Las trayectorias de los países divergen. De los once países de los BRICS, todos estudian monedas digitales, nueve han llegado al piloto, pero ninguno ha lanzado el sistema por completo. China, desde el 1 de enero de 2026, reclasificó el yuan digital en cuentas de bancos comerciales como obligación de depósito: genera intereses y está cubierto por el seguro de depósitos, es decir, Pekín decidió devolver el saldo a los bancos mediante rendimiento. India se mueve en la dirección opuesta: el volumen de rupia digital en circulación se redujo por primera vez un 24% en el año fiscal 2025/26, y Brasil, en noviembre de 2025, desconectó la plataforma Drex, reconociendo que la tecnología no garantizó privacidad ni seguridad.

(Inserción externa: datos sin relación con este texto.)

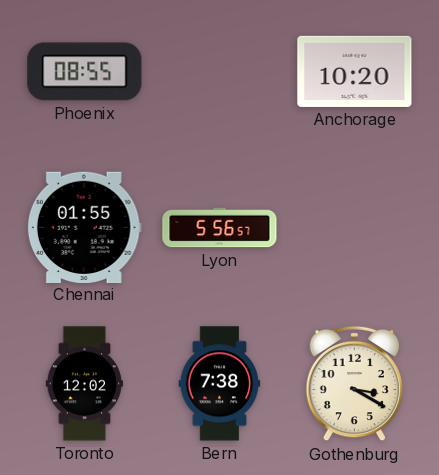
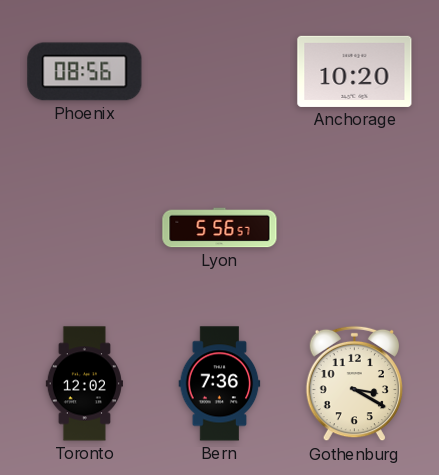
Phoenix: 08:55 -> 08:56
Chennai: 01:55 -> none
Bern: 7:38 -> 7:36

El rublo digital parece modesto: al 1 de julio había en circulación más de 25 millones de rublos digitales, unos $320 mil para todo el país, pero en dos meses la aceptación se vuelve obligatoria para empresas con ingresos superiores a 120 millones de rublos. Para los participantes en comercio exterior, la ley elimina parte de la incertidumbre legal dentro del circuito ruso, pero no regula el lado externo de la transacción: la disposición del contraparte extranjero a aceptar el pago depende de su propio cumplimiento y de su evaluación del riesgo de sanciones. El bitcoin y el ether admitidos a negociación son volátiles, y eso es un riesgo independiente para contratos con pago diferido.
La aceptación obligatoria del rublo digital crea un flujo forzado de saldos bancarios hacia la obligación del banco central, exactamente lo que todos los demás evitan. La cuestión de los próximos año y medio no es si los circuitos de diferentes países encajarán, sino si Rusia repetirá la maniobra china: pagar rendimiento o devolver el saldo a los bancos de otra manera. La respuesta se verá en la dinámica de la base de depósitos hacia finales de 2027.
Mi conclusión: Rusia ha elegido una estrategia pragmática pero arriesgada: usar las criptomonedas como herramienta para la actividad económica exterior, mientras refuerza el control sobre los pagos internos mediante el rublo digital. El éxito de este modelo dependerá no de la tecnología, sino de la capacidad de mantener el equilibrio entre el atractivo para las empresas y la rigidez de la supervisión regulatoria. Si el rendimiento del rublo digital sigue siendo cero y las barreras de cumplimiento para el comercio exterior son altas, podríamos ver una fuga de liquidez hacia esquemas grises, exactamente el riesgo que ya se ha manifestado en Brasil e India.